Despite the platitudes of these two guys, the future of the United States is pretty dark. Alone among advanced industrial countries, the United States does not recognize health care as a right, like police protection or basic education is a right. This is shredding our cohesion and will lead to the early deaths of many so-called baby boomers (we will get vouchers which won't get it done). These remarks also demonstrate that we have two business parties in the U.S. No one speaks for labor (no not the Democrats either).

Anti Bush-Obama
Washington, DC

I don't believe this article.

1Infidel
APO, AE

Your claim that health care is a right, no matter how often or loudly shouted, does not make it so. Your liberalness soars while your credibility falls further with claims of free education and police protection being laid out in the Bill of Rights or amendments since. No police were estasblished due to the Constitution's signing, nor did public schools become anywhere near common for another 100 years. Due process before the law, and protection of speech, association, worship, to bear arms and to seek every moral opportunity including property acquisition and protection thereof.

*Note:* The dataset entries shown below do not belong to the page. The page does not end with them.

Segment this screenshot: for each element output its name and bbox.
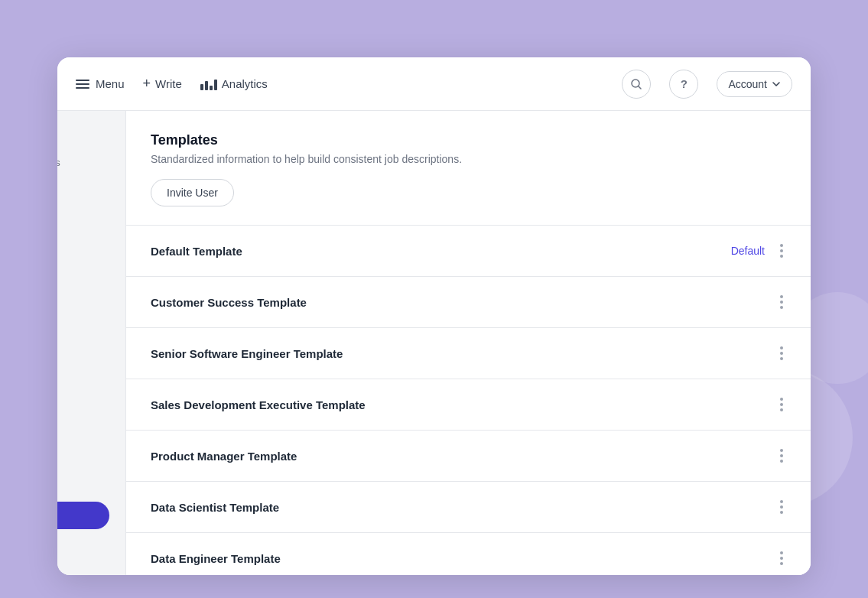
templates-subtitle: Standardized information to help build c… <box>151 153 786 165</box>
navbar: Menu + Write Analytics ? Ac <box>57 57 811 111</box>
template-row-actions <box>777 343 786 363</box>
template-row-actions <box>777 395 786 414</box>
sidebar: es <box>57 111 126 575</box>
template-name: Data Scientist Template <box>151 501 279 514</box>
template-name: Default Template <box>151 245 242 258</box>
main-card: Menu + Write Analytics ? Ac <box>57 57 811 575</box>
more-options-button[interactable] <box>777 343 786 363</box>
template-row-actions <box>777 446 786 466</box>
write-label: Write <box>155 77 182 90</box>
default-badge: Default <box>731 245 765 257</box>
help-button[interactable]: ? <box>669 70 698 99</box>
invite-user-button[interactable]: Invite User <box>151 179 234 206</box>
more-options-button[interactable] <box>777 446 786 466</box>
chart-icon <box>200 78 217 90</box>
write-button[interactable]: + Write <box>143 76 182 92</box>
search-button[interactable] <box>622 70 651 99</box>
search-icon <box>630 78 642 90</box>
more-options-button[interactable] <box>777 241 786 261</box>
template-row[interactable]: Data Engineer Template <box>126 533 811 575</box>
account-label: Account <box>728 78 767 90</box>
main-panel: Templates Standardized information to he… <box>126 111 811 575</box>
template-name: Senior Software Engineer Template <box>151 347 343 360</box>
more-options-button[interactable] <box>777 548 786 568</box>
analytics-label: Analytics <box>222 77 268 90</box>
template-row-actions <box>777 548 786 568</box>
template-row-actions <box>777 497 786 517</box>
sidebar-item-label: es <box>57 157 60 168</box>
template-row[interactable]: Data Scientist Template <box>126 482 811 533</box>
template-row[interactable]: Sales Development Executive Template <box>126 379 811 431</box>
chevron-down-icon <box>772 80 781 89</box>
menu-label: Menu <box>96 77 125 90</box>
template-row[interactable]: Default Template Default <box>126 226 811 277</box>
svg-line-1 <box>639 86 641 89</box>
account-button[interactable]: Account <box>717 71 792 97</box>
more-options-button[interactable] <box>777 395 786 414</box>
template-row-actions: Default <box>731 241 786 261</box>
template-row-actions <box>777 292 786 312</box>
analytics-button[interactable]: Analytics <box>200 77 268 90</box>
template-row[interactable]: Senior Software Engineer Template <box>126 328 811 379</box>
hamburger-icon <box>76 80 89 89</box>
more-options-button[interactable] <box>777 292 786 312</box>
content-area: es Templates Standardized information to… <box>57 111 811 575</box>
plus-icon: + <box>143 76 151 92</box>
template-list: Default Template Default Customer Succes… <box>126 226 811 575</box>
template-row[interactable]: Customer Success Template <box>126 277 811 328</box>
template-name: Data Engineer Template <box>151 552 281 565</box>
template-name: Product Manager Template <box>151 450 297 463</box>
more-options-button[interactable] <box>777 497 786 517</box>
template-name: Customer Success Template <box>151 296 307 309</box>
menu-button[interactable]: Menu <box>76 77 125 90</box>
template-name: Sales Development Executive Template <box>151 398 366 411</box>
templates-header: Templates Standardized information to he… <box>126 111 811 226</box>
sidebar-blue-button[interactable] <box>57 502 109 529</box>
help-icon: ? <box>681 77 688 90</box>
templates-title: Templates <box>151 132 786 148</box>
template-row[interactable]: Product Manager Template <box>126 431 811 482</box>
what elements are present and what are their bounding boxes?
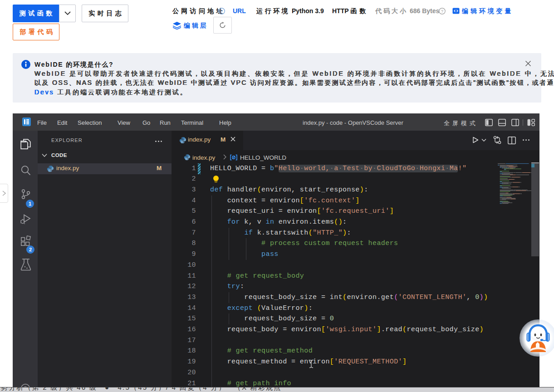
svg-text:?: ? [441,9,443,14]
svg-text:?: ? [221,9,223,14]
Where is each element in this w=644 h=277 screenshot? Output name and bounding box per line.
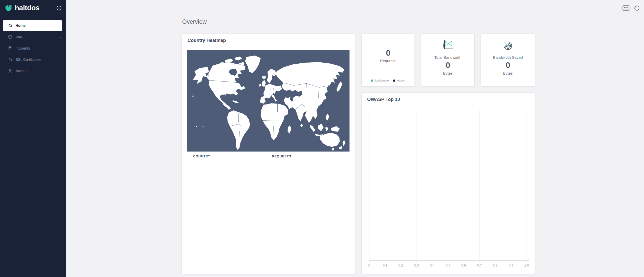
shield-check-icon (8, 35, 13, 40)
total-bandwidth-value: 0 (421, 61, 474, 70)
attack-dot (393, 79, 395, 82)
legend-label-legitimate: Legitimate (375, 79, 389, 82)
gridline (527, 110, 527, 260)
gridline (479, 110, 480, 260)
x-tick-label: 0.1 (383, 263, 387, 267)
sidebar-collapse-button[interactable] (56, 5, 62, 11)
owasp-plot: 00.10.20.30.40.50.60.70.80.91.0 (369, 110, 527, 260)
home-icon (8, 23, 13, 28)
x-tick-label: 0.4 (430, 263, 434, 267)
lock-icon (8, 57, 13, 62)
requests-value: 0 (362, 49, 414, 58)
radar-rings-icon (481, 40, 535, 51)
country-heatmap-card: Country Heatmap (182, 34, 355, 274)
x-tick-label: 0 (368, 263, 370, 267)
column-header-country: COUNTRY (193, 152, 210, 161)
requests-label: Requests (362, 59, 414, 63)
bandwidth-saved-unit: Bytes (481, 71, 535, 75)
sidebar-item-label: SSL Certificates (16, 57, 41, 62)
sidebar-item-account[interactable]: Account (0, 65, 66, 76)
owasp-top10-card: OWASP Top 10 00.10.20.30.40.50.60.70.80.… (362, 93, 535, 274)
news-card-icon (623, 5, 629, 11)
total-bandwidth-stat-card: Total Bandwidth 0 Bytes (421, 34, 474, 86)
world-map[interactable] (187, 50, 350, 152)
gridline (448, 110, 448, 260)
logout-button[interactable] (634, 5, 640, 11)
x-tick-label: 0.7 (477, 263, 482, 267)
haltdos-dashboard: { "brand": { "name": "haltdos" }, "sideb… (0, 0, 644, 277)
bandwidth-saved-stat-card: Bandwidth Saved 0 Bytes (481, 34, 535, 86)
person-icon (8, 68, 13, 73)
x-axis-line (369, 260, 529, 261)
gridline (511, 110, 511, 260)
bandwidth-line-chart-icon (421, 40, 474, 50)
bandwidth-saved-value: 0 (481, 61, 535, 70)
x-tick-label: 0.2 (398, 263, 403, 267)
legend-label-attack: Attack (397, 79, 405, 82)
requests-legend: Legitimate Attack (362, 79, 414, 82)
x-tick-label: 0.5 (446, 263, 450, 267)
brand-name: haltdos (15, 4, 39, 12)
power-icon (634, 5, 640, 11)
country-table-header: COUNTRY REQUESTS (186, 152, 351, 161)
logo-row: haltdos (5, 3, 62, 13)
gridline (385, 110, 385, 260)
requests-stat-card: 0 Requests Legitimate Attack (362, 34, 414, 86)
sidebar-item-label: Incidents (16, 46, 30, 50)
target-circle-icon (56, 5, 62, 11)
page-title: Overview (182, 18, 207, 25)
x-tick-label: 0.3 (414, 263, 419, 267)
x-tick-label: 0.6 (461, 263, 466, 267)
owasp-card-title: OWASP Top 10 (367, 97, 400, 102)
gridline (369, 110, 369, 260)
x-tick-label: 0.8 (493, 263, 497, 267)
sidebar-nav: Home WAF › Incidents (0, 20, 66, 76)
sidebar-item-waf[interactable]: WAF › (0, 31, 66, 43)
bandwidth-saved-label: Bandwidth Saved (481, 55, 535, 60)
legitimate-dot (371, 79, 373, 82)
heatmap-card-title: Country Heatmap (188, 38, 226, 43)
x-tick-label: 1.0 (524, 263, 529, 267)
sidebar-item-incidents[interactable]: Incidents (0, 43, 66, 54)
chevron-right-icon: › (60, 35, 61, 39)
header-actions (623, 5, 640, 11)
sidebar-item-label: Account (16, 69, 29, 73)
gridline (495, 110, 495, 260)
column-header-requests: REQUESTS (272, 152, 291, 161)
flag-icon (8, 46, 13, 51)
haltdos-logo-icon (5, 5, 12, 11)
total-bandwidth-label: Total Bandwidth (421, 55, 474, 60)
sidebar-item-label: Home (16, 24, 26, 28)
sidebar: haltdos Home (0, 0, 66, 277)
x-tick-label: 0.9 (509, 263, 513, 267)
sidebar-item-label: WAF (16, 35, 24, 39)
gridline (432, 110, 432, 260)
gridline (417, 110, 417, 260)
gridline (401, 110, 401, 260)
total-bandwidth-unit: Bytes (421, 71, 474, 75)
gridline (464, 110, 464, 260)
sidebar-item-ssl-certificates[interactable]: SSL Certificates (0, 54, 66, 65)
sidebar-item-home[interactable]: Home (3, 20, 62, 31)
news-card-button[interactable] (623, 5, 629, 11)
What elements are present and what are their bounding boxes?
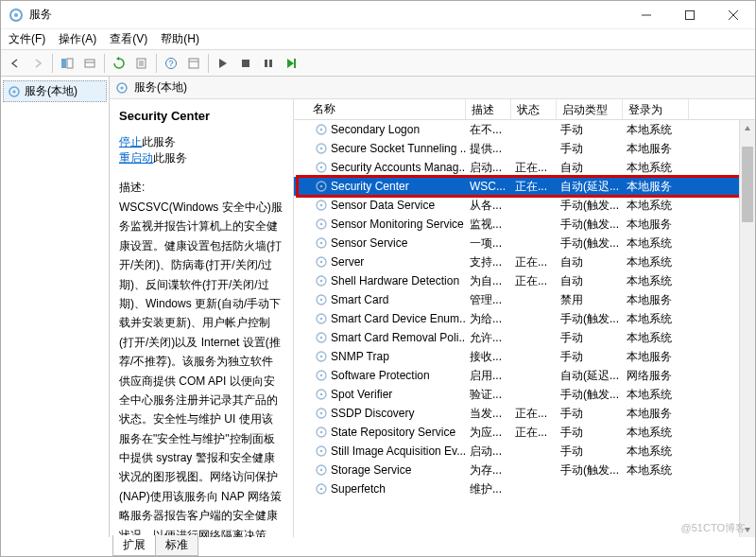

Face it, liberals and conservatives want totally separate things.

Liberals want a reliable, predictable future; a government that ensures no one has any advantage over anyone else; peace without any cost (aka: acquiescence); and the expansion of human rights beyond those framed by the founders.

Conservatives want an open future; a government that protects the nation's interests, promotes the prosperity and excellence of its citizens; peace at any cost (aka: right makes might); and recognition that health, education, prosperity and freedom are not rights, but privileges that we lose when we act like spoiled children.

Mutually exclusive. A great nation teeters as ignorance and evil plot.

Howard Beal
Provo, UT

Liberal or conservative America has probably seen its best days, individual results may vary. But we probably peeked out in the early 1960's in our military, economic and political power with maybe an uptick in the 1980's. We may have more technology, toys etc. in some ways but for most the standard of living is much worse, people are working harder than ever and spinning their economic wheels. Again individual results may be varied...

Baron Scarpia
Logan, UT

The very political divisiveness of our nation has made it so that we can't progress on any front... America use to be the place where public works built the highways and sent man to the moon. It educated the masses into the most productive and prosperous nation on earth.

Now, any public investment is seen as "evil stimulus" and education is often managed with a "starve the beast" orientation.

When our congress refuses to cut subsidies for hyper-profitable oil, but it is ready and willing to cut unemployment benefits on the masses or benefits for our veterans (who fought to make this country great), you know those entrusted with spending our tax dollars don't have America's best interests at heart.

The number one priority of our nation today should be job creation. Working people get off unemployment aid AND pay taxes. We need a public-private partnership to put Americans back to work. And yet, Congress has switched the agenda to deficits and spending cuts, which will not only increase unemployment (think government employees and private-sector gov't contractors now reduced) but reduce the number of people who can pay taxes.

We need leadership in solving America's challenges.

KM
Cedar Hills, UT

Its not so much the individual overspending, which is absurd, its the federal government spending that will do us in. Our grandchildren are begging our leaders to stop the insane spending.